Or files that were changed in the last week:

zsh% ls -l /etc/***(.m-7)    # *** is a shortcut for **/*; needs GLOB_STAR_SHORT
-rw-r--r-- 1 root root 28099 Oct 13 03:47 /etc/dnscrypt-proxy.toml.new-2.1.1_1
-rw-r--r-- 1 root root    97 Oct 13 03:47 /etc/environment
-rw-r--r-- 1 root root 37109 Oct 17 10:34 /etc/ld.so.cache
-rw-r--r-- 1 root root 77941 Oct 19 01:01 /etc/public-resolvers.md
-rw-r--r-- 1 root root  6011 Oct 19 01:01 /etc/relays.md
-rw-r--r-- 1 root root   142 Oct 19 07:57 /etc/shells

You can even order them by modified date with om (***(.m-7om)), although that’s a bit pointless here as ls will reorder them again, but if you’re looping over files it’s useful.

There is no way to do any of this in bash, you’ll have to use something like:

bash% find /etc -type f -mtime 7 -exec ls -l {} +
find: ‘/etc/sv/docker/supervise’: Permission denied
find: ‘/etc/sv/docker/log/supervise’: Permission denied
find: ‘/etc/sv/bluetoothd/log/supervise’: Permission denied
find: ‘/etc/sv/postgresql/supervise’: Permission denied
find: ‘/etc/sv/runsvdir-martin/supervise’: Permission denied
find: ‘/etc/wpa_supplicant/supervise’: Permission denied
find: ‘/etc/lvm/cache’: Permission denied
-rw-rw-r-- 1 root root  167 Oct 12 22:17 /etc/default/postgresql
-rw-r--r-- 1 root root  817 Oct 12 09:11 /etc/fstab
-rw-r--r-- 1 root root 1398 Oct 12 22:19 /etc/passwd
-rw-r--r-- 1 root root 1397 Oct 12 22:19 /etc/passwd.OLD
-rw-r--r-- 1 root root  307 Oct 12 23:10 /etc/public-resolvers.md.minisig
-rw-r--r-- 1 root root  297 Oct 12 23:10 /etc/relays.md.minisig
-r-------- 1 root root  932 Oct 12 09:57 /etc/shadow
-rwxrwxr-x 1 root root  397 Oct 12 22:23 /etc/sv/postgresql/run

Not sure how to make it ignore these errors too without redirecting stderr (more typing!) And if you think adding single letters in (..) after a pattern is hard then try understanding find’s weird flag syntax.

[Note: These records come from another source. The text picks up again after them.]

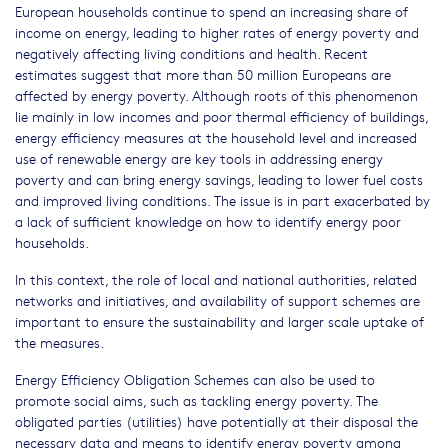
European households continue to spend an increasing share of
income on energy, leading to higher rates of energy poverty and
negatively affecting living conditions and health. Recent
estimates suggest that more than 50 million Europeans are
affected by energy poverty. Although roots of this phenomenon
lie mainly in low incomes and poor thermal efficiency of buildings,
energy efficiency measures at the household level and increased
use of renewable energy are key tools in addressing energy
poverty and can bring energy savings, leading to lower fuel costs
and improved living conditions. The issue is in part exacerbated by
a lack of sufficient knowledge on how to identify energy poor
households.
In this context, the role of local and national authorities, related
networks and initiatives, and availability of support schemes are
important to ensure the sustainability and larger scale uptake of
the measures.
Energy Efficiency Obligation Schemes can also be used to
promote social aims, such as tackling energy poverty. The
obligated parties (utilities) have potentially at their disposal the
necessary data and means to identify energy poverty among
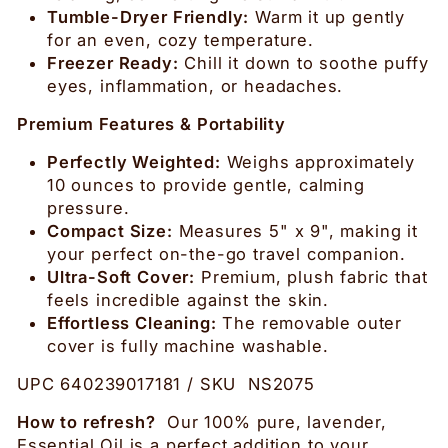
Tumble-Dryer Friendly:
Warm it up gently
for an even, cozy temperature.
Freezer Ready:
Chill it down to soothe puffy
eyes, inflammation, or headaches.
Premium Features & Portability
Perfectly Weighted:
Weighs approximately
10 ounces to provide gentle, calming
pressure.
Compact Size:
Measures 5" x 9", making it
your perfect on-the-go travel companion.
Ultra-Soft Cover:
Premium, plush fabric that
feels incredible against the skin.
Effortless Cleaning:
The removable outer
cover is fully machine washable.
UPC 640239017181 / SKU NS2075
How to refresh?
Our 100% pure, lavender,
Essential Oil is a perfect addition to your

Glob qualifies are great.

csh-style parameter substitution is pretty useful:

zsh% for f in ~/photos/*.png; convert $f ${f:t:r}.jpeg

:t to get the tail, and :r to get the root (without extension). csh could do this before I was even born, but bash can’t (it can for history expansion, but not variables). According to the bash FAQ “Posix has specified a more powerful, albeit somewhat more cryptic, mechanism cribbed from ksh”, which I find a somewhat curious statement as the above in bash is:

bash% for f in ~/photos/*.png; do convert "$f" "$(basename "${f%%.*}")"; done

Technically “more powerful” in the sense that you can do other things with it, but not really “more useful for common operations” (zsh, of course, implements % and # as well).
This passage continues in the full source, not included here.